Mummy, her voice, her input, her cruelty and her opinions are all retained in Eleanor’s mind. After a particularly uncomfortable realisation that the musician she has been pining after is in fact an arrogant asshole, Eleanor has a pretty horrendous few days, binge-drinking vodka and contemplating when and how to commit suicide. It’s an uncomfortable read, as it should be, but it’s refreshingly honest and says a lot about the extent of human desperation and emotional scars.
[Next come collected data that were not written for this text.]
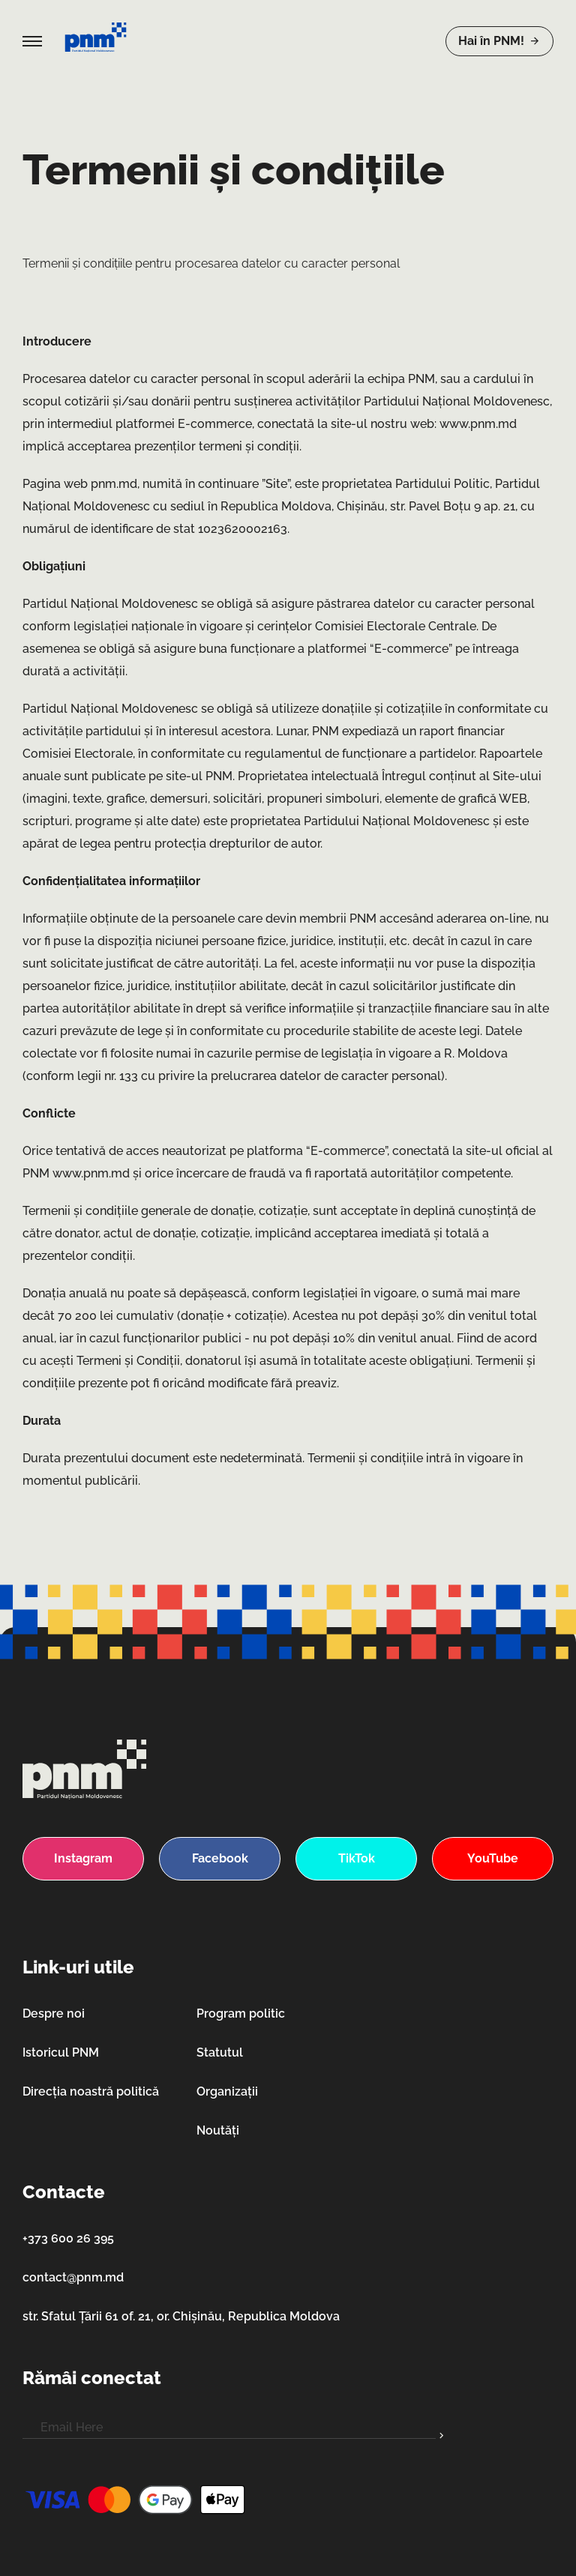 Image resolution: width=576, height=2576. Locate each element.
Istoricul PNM (60, 2052)
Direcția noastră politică (90, 2091)
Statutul (219, 2052)
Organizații (227, 2091)
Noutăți (217, 2130)
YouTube (492, 1858)
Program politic (240, 2013)
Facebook (220, 1858)
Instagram (83, 1858)
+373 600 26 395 (68, 2238)
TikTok (356, 1858)
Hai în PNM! (499, 41)
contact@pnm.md (73, 2277)
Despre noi (53, 2013)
Then, in comes Raymond. While the prince-coming-to-the-rescue trope is tired and unrealistic, Raymond going to Eleanor’s flat after she hasn’t been in work for a few days is an uplifting reminder that there is always someone that cares. Eleanor doesn’t expect anyone to come and save her. She expects to die and to be forgotten. Raymond’s determination in (literally) picking her up off the floor and nursing her back to health is really a very sweet reminder of the power of friendship and human kindness. He convinces her to see a doctor and Eleanor begins to process her problems with a therapist. Gradually, she uncovers the knowledge of the fire, and of Marianne, and of Mummy. She returns to work, having been promoted not long before.

She gets her life back.

She survives.

My favourite quote of the book:

“You can make anything happen, anything at all, inside a daydream.”